This means your changes to .dts files didn’t end in DT. Perhaps dts files wasn’t patched by Yocto, old *.dtb is installed in target or any other similar issue.
As you see, since driver uses same 40MHz clock you see identical tq (time quantas) on both and the same amount of time quanta in all bit time segments.

Hm, since cat /sys/kernel/debug/clk/clk_summary reports fixed clocks by they name in DT, “oscillator” in your case, not reference name “clk40m”, then perhaps 2nd oscillator instance is just the same instance with overwritten clock-frequency? Please check your clk_summary, you should see two oscillator instances if both, 20 and 40MHz clocks are used on the same board. If it’s the case ( I’m not really sure and hope it’s not so), then dtb compiler clearly should not allow multiple reference names for the same object.

hi Edward ,
I’m using torizon-core builder, and I couldn’t see any messages, warnings or errors raised by it when parsing the device tree

Regards,
Rocco

Looks like it is nice timebomb for unexperienced DT programmers. No DT compiler warnings, no errors and a very good chance for hours of hair picking.
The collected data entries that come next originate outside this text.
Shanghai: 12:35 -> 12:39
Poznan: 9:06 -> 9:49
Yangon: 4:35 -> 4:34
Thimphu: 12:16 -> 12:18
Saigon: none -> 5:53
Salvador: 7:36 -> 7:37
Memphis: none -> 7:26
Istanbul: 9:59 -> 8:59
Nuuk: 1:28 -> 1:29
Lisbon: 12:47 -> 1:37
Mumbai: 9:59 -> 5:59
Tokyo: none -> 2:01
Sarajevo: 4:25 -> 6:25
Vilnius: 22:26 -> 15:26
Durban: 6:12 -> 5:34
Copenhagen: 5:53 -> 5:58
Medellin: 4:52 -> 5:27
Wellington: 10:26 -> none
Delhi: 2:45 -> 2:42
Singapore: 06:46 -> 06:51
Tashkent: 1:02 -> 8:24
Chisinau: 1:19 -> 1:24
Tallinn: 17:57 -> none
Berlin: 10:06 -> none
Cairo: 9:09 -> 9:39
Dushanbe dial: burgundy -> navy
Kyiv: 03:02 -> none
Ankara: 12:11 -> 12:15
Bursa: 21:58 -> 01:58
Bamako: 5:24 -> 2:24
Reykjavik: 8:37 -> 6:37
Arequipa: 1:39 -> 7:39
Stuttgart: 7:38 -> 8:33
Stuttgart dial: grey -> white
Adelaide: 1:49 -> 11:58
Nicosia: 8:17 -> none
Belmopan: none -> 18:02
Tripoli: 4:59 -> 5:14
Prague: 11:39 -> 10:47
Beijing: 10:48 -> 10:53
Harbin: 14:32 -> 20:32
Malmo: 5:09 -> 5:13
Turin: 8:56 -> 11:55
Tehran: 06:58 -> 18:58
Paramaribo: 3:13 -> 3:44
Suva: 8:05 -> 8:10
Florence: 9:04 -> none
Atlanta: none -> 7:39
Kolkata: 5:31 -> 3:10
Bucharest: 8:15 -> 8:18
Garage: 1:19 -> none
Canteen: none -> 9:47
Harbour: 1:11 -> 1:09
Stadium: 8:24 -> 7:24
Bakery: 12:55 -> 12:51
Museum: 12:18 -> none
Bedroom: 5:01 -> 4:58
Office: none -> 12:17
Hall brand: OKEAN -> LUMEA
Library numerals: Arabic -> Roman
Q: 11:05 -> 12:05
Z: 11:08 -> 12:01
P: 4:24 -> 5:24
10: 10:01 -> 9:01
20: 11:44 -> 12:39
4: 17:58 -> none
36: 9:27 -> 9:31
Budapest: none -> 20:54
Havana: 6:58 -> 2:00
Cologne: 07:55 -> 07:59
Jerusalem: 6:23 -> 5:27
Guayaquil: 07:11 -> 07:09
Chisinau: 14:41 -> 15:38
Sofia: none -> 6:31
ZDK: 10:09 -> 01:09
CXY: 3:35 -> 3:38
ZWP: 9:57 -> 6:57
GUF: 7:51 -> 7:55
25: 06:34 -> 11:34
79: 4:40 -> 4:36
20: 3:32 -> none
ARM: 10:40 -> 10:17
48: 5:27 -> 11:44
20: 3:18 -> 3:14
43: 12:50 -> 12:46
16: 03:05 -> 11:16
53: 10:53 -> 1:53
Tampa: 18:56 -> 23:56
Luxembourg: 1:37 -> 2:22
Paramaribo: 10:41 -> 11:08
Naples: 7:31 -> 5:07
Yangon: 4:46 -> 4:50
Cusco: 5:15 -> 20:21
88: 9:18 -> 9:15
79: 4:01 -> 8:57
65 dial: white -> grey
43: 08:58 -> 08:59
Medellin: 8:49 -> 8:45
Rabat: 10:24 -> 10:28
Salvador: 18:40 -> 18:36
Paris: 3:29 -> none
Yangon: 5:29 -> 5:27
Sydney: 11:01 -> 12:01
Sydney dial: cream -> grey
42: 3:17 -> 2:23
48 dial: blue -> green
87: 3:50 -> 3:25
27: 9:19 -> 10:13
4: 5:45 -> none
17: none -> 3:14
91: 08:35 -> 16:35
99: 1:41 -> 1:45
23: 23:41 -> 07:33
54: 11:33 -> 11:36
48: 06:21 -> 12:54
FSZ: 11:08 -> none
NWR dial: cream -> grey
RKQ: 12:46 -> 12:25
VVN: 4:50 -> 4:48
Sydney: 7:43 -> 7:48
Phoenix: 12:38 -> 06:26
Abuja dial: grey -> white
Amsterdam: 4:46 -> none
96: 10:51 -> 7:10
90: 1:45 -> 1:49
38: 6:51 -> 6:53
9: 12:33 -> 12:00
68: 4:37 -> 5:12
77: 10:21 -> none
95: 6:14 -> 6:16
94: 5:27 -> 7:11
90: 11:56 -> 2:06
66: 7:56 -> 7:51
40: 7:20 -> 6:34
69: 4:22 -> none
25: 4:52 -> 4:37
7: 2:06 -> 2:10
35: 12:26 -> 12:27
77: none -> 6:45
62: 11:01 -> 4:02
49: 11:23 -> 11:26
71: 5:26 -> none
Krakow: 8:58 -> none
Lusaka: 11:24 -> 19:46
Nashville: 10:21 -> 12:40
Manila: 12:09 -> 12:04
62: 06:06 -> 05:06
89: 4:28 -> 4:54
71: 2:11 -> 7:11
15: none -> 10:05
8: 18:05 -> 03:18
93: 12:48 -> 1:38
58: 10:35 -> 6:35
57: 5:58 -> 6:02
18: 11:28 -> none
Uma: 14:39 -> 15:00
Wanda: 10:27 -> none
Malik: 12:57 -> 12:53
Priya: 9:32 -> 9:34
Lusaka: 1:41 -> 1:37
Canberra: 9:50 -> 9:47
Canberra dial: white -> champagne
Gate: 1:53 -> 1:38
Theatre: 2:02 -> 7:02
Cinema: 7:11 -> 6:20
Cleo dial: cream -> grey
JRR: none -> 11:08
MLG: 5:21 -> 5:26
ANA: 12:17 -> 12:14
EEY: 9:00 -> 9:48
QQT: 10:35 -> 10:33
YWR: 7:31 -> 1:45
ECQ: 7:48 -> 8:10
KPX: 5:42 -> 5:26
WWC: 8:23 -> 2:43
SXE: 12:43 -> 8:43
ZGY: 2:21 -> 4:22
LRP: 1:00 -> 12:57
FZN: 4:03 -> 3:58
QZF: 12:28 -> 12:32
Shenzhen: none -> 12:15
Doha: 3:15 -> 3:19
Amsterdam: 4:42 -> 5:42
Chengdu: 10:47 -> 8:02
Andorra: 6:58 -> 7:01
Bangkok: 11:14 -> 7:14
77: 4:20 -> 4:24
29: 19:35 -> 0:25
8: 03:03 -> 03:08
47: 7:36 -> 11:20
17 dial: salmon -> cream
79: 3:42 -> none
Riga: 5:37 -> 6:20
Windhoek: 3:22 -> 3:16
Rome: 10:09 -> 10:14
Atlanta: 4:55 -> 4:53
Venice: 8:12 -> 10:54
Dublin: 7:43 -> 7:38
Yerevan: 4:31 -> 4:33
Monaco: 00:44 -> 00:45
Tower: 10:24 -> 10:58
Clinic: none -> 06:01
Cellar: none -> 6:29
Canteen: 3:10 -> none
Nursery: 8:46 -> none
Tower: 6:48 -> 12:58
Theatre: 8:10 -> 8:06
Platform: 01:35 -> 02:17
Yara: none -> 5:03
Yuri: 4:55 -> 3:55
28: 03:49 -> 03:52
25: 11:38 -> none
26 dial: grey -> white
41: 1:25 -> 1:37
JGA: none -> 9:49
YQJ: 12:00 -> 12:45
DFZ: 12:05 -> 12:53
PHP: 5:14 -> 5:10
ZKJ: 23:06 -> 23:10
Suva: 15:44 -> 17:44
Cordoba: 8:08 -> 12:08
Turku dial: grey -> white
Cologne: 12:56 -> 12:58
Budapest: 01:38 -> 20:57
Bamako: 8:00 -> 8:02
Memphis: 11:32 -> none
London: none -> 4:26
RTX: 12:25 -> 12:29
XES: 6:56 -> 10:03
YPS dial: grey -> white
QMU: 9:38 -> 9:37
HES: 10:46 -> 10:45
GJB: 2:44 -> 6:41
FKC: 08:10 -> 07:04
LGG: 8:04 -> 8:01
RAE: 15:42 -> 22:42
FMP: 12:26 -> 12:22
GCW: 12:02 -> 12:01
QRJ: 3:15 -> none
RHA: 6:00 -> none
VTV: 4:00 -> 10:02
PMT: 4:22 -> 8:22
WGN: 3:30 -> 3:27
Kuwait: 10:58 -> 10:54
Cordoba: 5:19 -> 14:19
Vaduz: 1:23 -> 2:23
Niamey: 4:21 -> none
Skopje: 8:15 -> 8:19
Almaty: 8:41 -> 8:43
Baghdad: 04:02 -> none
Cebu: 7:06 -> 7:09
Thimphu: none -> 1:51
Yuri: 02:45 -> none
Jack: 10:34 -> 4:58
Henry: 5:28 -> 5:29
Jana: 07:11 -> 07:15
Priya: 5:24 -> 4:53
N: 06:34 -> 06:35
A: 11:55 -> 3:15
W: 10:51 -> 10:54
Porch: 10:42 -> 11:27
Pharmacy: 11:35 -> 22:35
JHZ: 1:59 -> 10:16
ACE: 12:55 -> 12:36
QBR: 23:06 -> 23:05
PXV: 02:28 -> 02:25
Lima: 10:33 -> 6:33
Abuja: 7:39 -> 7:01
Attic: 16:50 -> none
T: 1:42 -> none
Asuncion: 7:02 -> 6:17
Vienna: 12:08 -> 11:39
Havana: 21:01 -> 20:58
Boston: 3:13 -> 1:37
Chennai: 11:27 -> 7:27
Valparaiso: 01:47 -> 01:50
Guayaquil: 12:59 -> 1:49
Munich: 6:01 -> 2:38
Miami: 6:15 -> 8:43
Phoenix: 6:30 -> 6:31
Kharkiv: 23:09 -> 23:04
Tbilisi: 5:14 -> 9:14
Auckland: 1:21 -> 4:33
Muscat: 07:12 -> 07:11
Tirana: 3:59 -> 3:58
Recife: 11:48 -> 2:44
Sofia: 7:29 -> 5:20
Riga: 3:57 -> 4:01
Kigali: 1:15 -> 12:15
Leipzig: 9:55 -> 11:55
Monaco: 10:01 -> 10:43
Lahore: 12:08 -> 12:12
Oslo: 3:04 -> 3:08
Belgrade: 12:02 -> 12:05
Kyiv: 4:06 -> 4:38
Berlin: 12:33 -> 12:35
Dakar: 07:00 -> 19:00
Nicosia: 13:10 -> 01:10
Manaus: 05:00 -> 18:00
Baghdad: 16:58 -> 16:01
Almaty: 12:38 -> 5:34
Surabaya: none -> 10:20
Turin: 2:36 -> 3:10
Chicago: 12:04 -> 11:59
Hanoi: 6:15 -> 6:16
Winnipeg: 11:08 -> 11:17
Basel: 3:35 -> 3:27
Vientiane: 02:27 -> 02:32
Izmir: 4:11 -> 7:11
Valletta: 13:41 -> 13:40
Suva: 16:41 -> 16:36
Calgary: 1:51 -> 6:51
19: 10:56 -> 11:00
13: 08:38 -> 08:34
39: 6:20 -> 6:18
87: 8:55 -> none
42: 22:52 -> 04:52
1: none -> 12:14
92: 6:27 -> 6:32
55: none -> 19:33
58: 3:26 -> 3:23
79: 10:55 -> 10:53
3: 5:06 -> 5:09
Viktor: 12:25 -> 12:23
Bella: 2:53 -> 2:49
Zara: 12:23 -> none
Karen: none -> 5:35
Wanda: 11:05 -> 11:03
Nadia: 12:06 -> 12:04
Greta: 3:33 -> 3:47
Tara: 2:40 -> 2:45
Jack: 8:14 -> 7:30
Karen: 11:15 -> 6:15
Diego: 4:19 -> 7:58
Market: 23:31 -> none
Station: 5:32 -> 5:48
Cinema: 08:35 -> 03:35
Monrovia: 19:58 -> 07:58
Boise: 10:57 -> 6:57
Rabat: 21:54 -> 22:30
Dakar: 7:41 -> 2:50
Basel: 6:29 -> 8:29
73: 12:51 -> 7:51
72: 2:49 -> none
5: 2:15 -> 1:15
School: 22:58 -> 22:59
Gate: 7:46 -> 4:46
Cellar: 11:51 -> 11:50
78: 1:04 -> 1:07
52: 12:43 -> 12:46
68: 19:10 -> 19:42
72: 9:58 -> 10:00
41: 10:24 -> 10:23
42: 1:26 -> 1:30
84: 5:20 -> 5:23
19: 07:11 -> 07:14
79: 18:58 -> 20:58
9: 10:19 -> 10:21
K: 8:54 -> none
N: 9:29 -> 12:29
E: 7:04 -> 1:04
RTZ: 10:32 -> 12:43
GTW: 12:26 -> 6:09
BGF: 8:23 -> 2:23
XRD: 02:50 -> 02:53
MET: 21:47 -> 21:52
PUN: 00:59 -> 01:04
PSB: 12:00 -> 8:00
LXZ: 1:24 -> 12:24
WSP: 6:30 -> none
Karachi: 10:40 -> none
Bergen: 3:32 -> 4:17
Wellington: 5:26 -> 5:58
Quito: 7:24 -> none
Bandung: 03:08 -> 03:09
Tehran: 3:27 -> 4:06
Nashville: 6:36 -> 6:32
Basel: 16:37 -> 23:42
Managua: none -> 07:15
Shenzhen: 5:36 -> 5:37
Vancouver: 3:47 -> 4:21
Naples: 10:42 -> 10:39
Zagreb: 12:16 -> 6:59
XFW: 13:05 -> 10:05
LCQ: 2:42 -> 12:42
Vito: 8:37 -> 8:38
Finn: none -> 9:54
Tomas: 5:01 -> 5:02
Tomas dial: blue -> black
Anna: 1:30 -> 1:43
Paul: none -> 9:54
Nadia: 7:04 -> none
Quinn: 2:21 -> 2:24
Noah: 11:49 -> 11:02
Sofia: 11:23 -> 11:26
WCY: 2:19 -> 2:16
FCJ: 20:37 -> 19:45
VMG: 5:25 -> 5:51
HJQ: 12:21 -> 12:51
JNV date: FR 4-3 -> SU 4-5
Code below gives resulting clock of 40M in single MCP2518FD instance, though at first glance 20M is used in code. clk_summary reports single “oscillator” instance, so one oscillator is overwritten by another oscillator. Interestingly, you can’t do something like `clk20m: clk40m: oscillator {};" but can cheat it on purpose if you want two names for the same thing.

/{
	clk20m: oscillator {
		compatible = "fixed-clock";
		#clock-cells = <0>;
		clock-frequency = <20000000>;
	};
	
	clk40m: oscillator {
		compatible = "fixed-clock";
		#clock-cells = <0>;
		clock-frequency =  <40000000>;
	};
};

&mcp2518fd {

    clocks = <&clk20m>;
};

Hello @RoccoBr and @Edward,

This behavior from TorizonCore Builder is not desirable and could lead to devicetree problems such as this one being missed.

To address this, I have submitted a feature request with the TorizonCore Builder team so that DT compiler warnings are shown if they happen.

Thanks for the productive discussion on this thread.

Best Regards,
Bruno

1 Like